Task objective:
For each line below that holds the word "interfere", make a copy.

Dataset content:
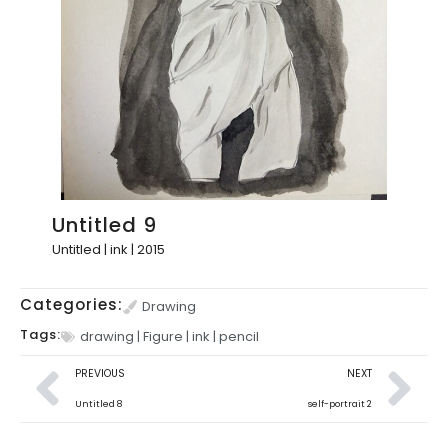
Untitled 9
Untitled | ink | 2015
Categories:
Drawing
Tags:
drawing
|
Figure
|
ink
|
pencil
PREVIOUS
NEXT
Untitled 8
self-portrait 2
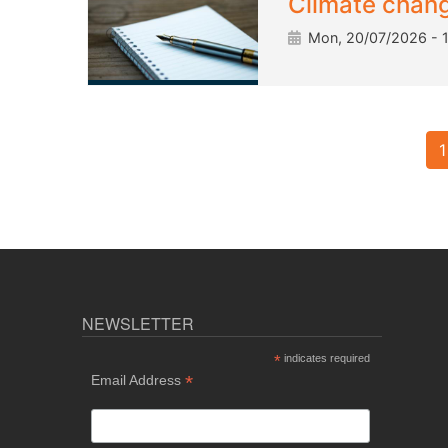
Climate change
Mon, 20/07/2026 - 
Pagination
1
NEWSLETTER
*
indicates required
*
Email Address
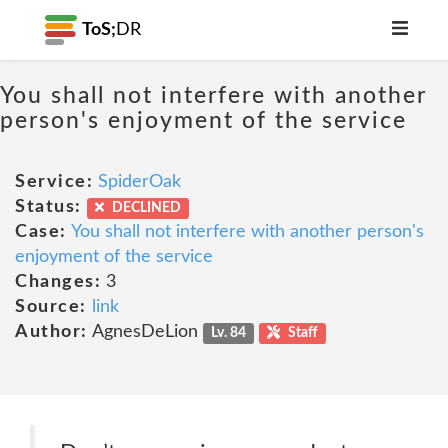
ToS;
DR
You shall not interfere with another
person's enjoyment of the service
Service:
SpiderOak
Status:
DECLINED
Case:
You shall not interfere with another person's
enjoyment of the service
Changes:
3
Source:
link
Author:
AgnesDeLion
Lv. 84
Staff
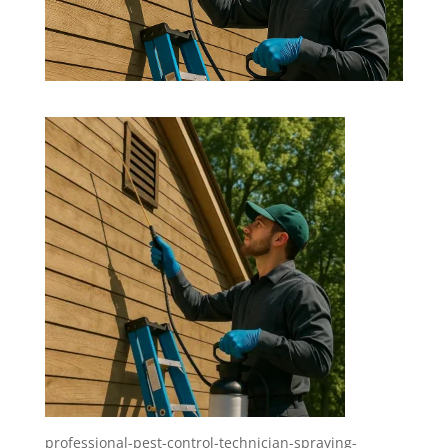
professional-pest-control-technician-spraying-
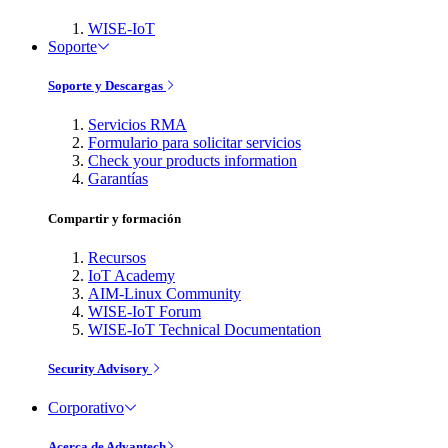
WISE-IoT
Soporte
Soporte y Descargas
Servicios RMA
Formulario para solicitar servicios
Check your products information
Garantías
Compartir y formación
Recursos
IoT Academy
AIM-Linux Community
WISE-IoT Forum
WISE-IoT Technical Documentation
Security Advisory
Corporativo
Acerca de Advantech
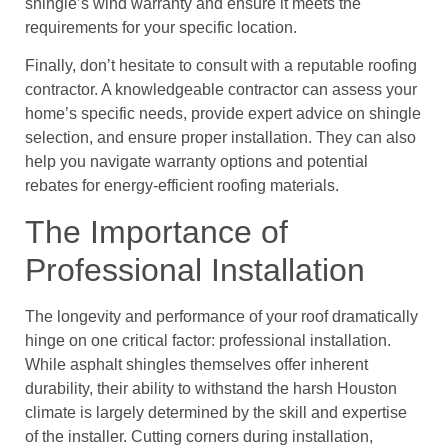
shingle’s wind warranty and ensure it meets the
requirements for your specific location.
Finally, don’t hesitate to consult with a reputable roofing
contractor. A knowledgeable contractor can assess your
home’s specific needs, provide expert advice on shingle
selection, and ensure proper installation. They can also
help you navigate warranty options and potential
rebates for energy-efficient roofing materials.
The Importance of
Professional Installation
The longevity and performance of your roof dramatically
hinge on one critical factor: professional installation.
While asphalt shingles themselves offer inherent
durability, their ability to withstand the harsh Houston
climate is largely determined by the skill and expertise
of the installer. Cutting corners during installation,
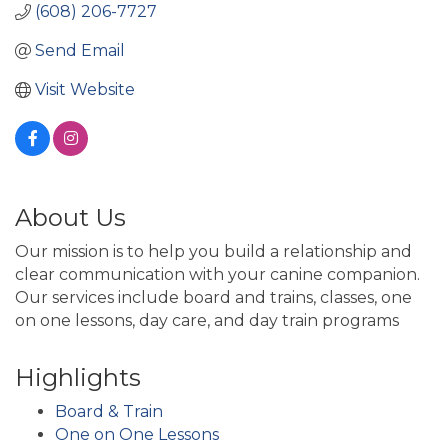
(608) 206-7727
Send Email
Visit Website
About Us
Our mission is to help you build a relationship and
clear communication with your canine companion.
Our services include board and trains, classes, one
on one lessons, day care, and day train programs
Highlights
Board & Train
One on One Lessons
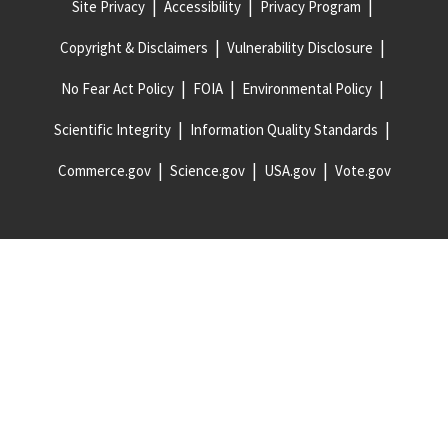
Site Privacy
Accessibility
Privacy Program
Copyright & Disclaimers
Vulnerability Disclosure
No Fear Act Policy
FOIA
Environmental Policy
Scientific Integrity
Information Quality Standards
Commerce.gov
Science.gov
USA.gov
Vote.gov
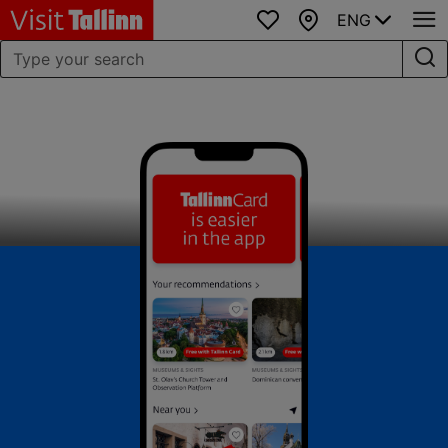
ENG
Favourites
Map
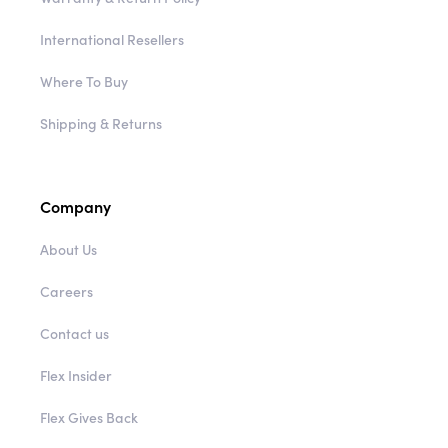
International Resellers
Where To Buy
Shipping & Returns
Company
About Us
Careers
Contact us
Flex Insider
Flex Gives Back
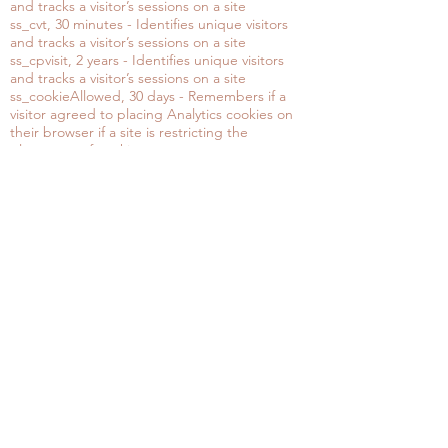
and tracks a visitor’s sessions on a site
ss_cvt, 30 minutes - Identifies unique visitors
and tracks a visitor’s sessions on a site
ss_cpvisit, 2 years - Identifies unique visitors
and tracks a visitor’s sessions on a site
ss_cookieAllowed, 30 days - Remembers if a
visitor agreed to placing Analytics cookies on
their browser if a site is restricting the
placement of cookies
To change your cookie settings, visit your
browser documentation and preferences.
If you’d like to clarify anything not stated here
in this privacy policy, or would like to change,
erase or access personal data, please email me
at
contact@elenasanpietrini.com
Thank you
OUR STORE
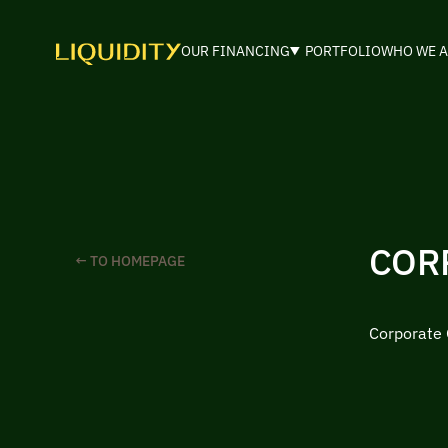
OUR FINANCING
PORTFOLIO
WHO WE A
COR
← TO HOMEPAGE
Corporate 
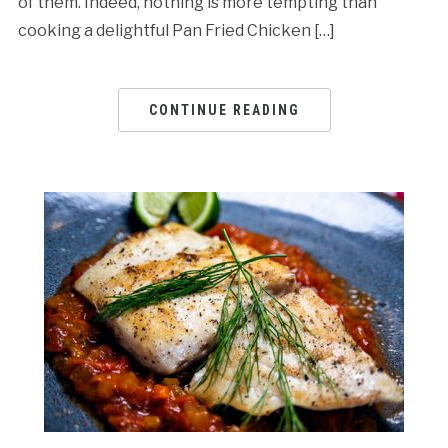
of them. Indeed, nothing is more tempting than
cooking a delightful Pan Fried Chicken […]
CONTINUE READING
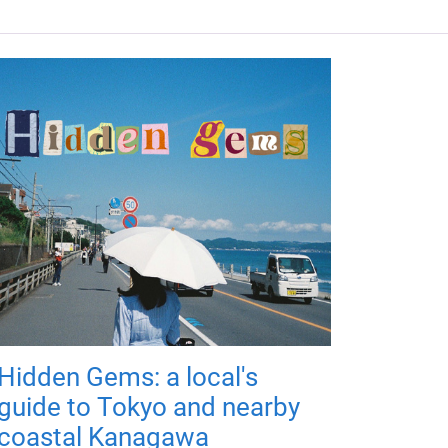
Hidden Gems: a local's
guide to Tokyo and nearby
coastal Kanagawa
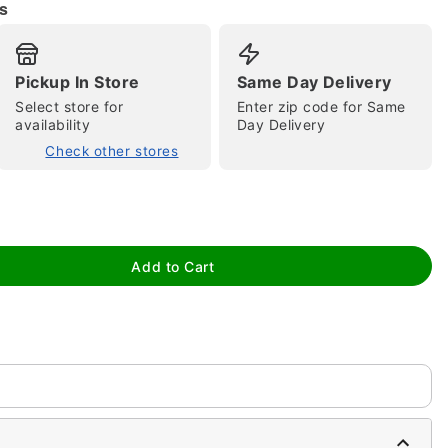
s
Pickup In Store
Same Day Delivery
Select store for
Enter zip code for Same
availability
Day Delivery
Check other stores
tap to zoom
Add to Cart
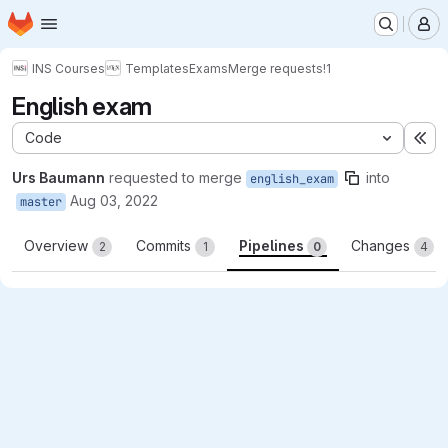
Homepage
Skip to main content
M
INS Courses
Templates
Exams
Merge requests
!1
English exam
Code
Ex
Urs Baumann
requested to merge
into
english_exam
Aug 03, 2022
master
Overview
Commits
Pipelines
Changes
2
1
0
4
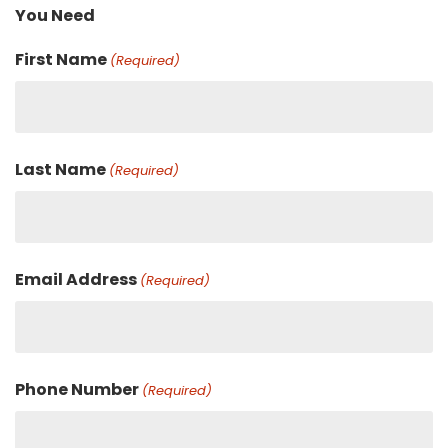
You Need
First Name
(Required)
Last Name
(Required)
Email Address
(Required)
Phone Number
(Required)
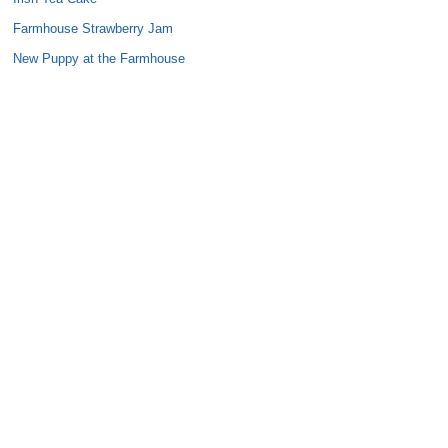
Farmhouse Strawberry Jam
New Puppy at the Farmhouse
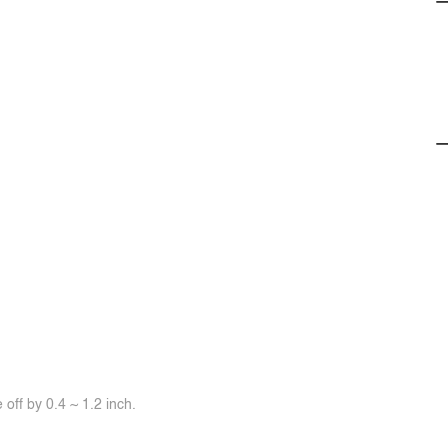
off by 0.4 ~ 1.2 inch.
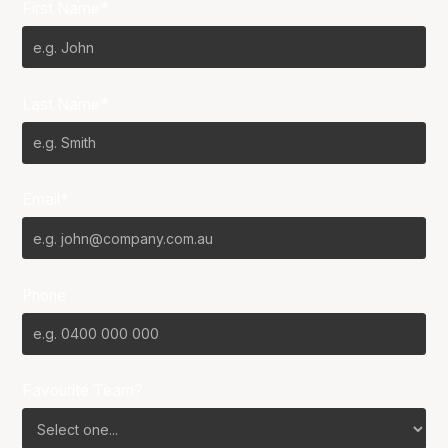
First Name*
Last Name*
Email*
Phone
Favourite Team?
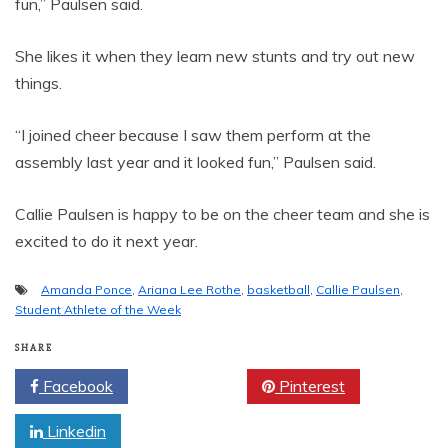
fun,” Paulsen said.
She likes it when they learn new stunts and try out new
things.
“I joined cheer because I saw them perform at the
assembly last year and it looked fun,” Paulsen said.
Callie Paulsen is happy to be on the cheer team and she is
excited to do it next year.
Amanda Ponce
,
Ariana Lee Rothe
,
basketball
,
Callie Paulsen
,
Student Athlete of the Week
SHARE
Facebook
Twitter
Pinterest
Linkedin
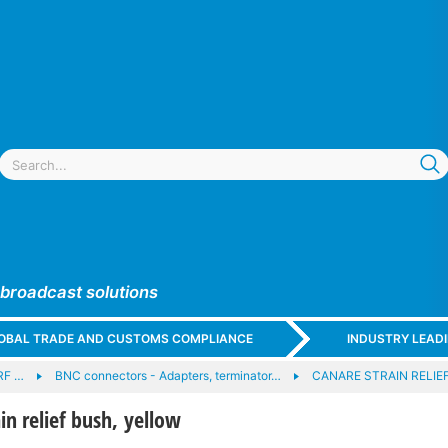
 broadcast solutions
GLOBAL TRADE AND CUSTOMS COMPLIANCE
INDUSTRY LEAD
RF …
BNC connectors - Adapters, terminator…
CANARE STRAIN RELIEF
n relief bush, yellow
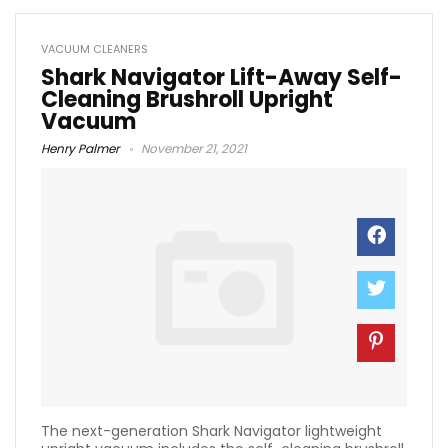
VACUUM CLEANERS
Shark Navigator Lift-Away Self-
Cleaning Brushroll Upright
Vacuum
Henry Palmer
November 21, 2021
The next-generation Shark Navigator lightweight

Expected answer:
You shall not interfere with another
You shall not interfere with another person's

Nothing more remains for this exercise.